Input data START
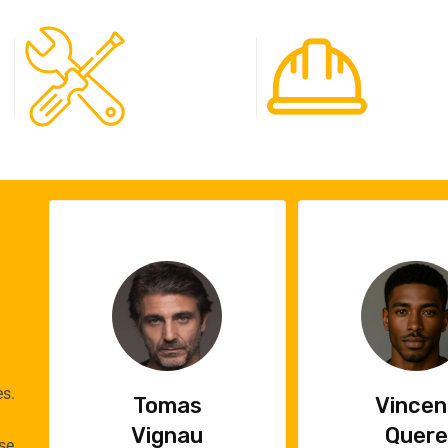
120
65
Spécialistes
Projet
es.
Vincent
Emilie
Quere
Cauch
se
Input data END
Work order: Return the entries verbatim, pictures excluded.

Task solution:
120
65
Spécialistes
Projet
es.
Vincent
Emilie
Quere
Cauch
se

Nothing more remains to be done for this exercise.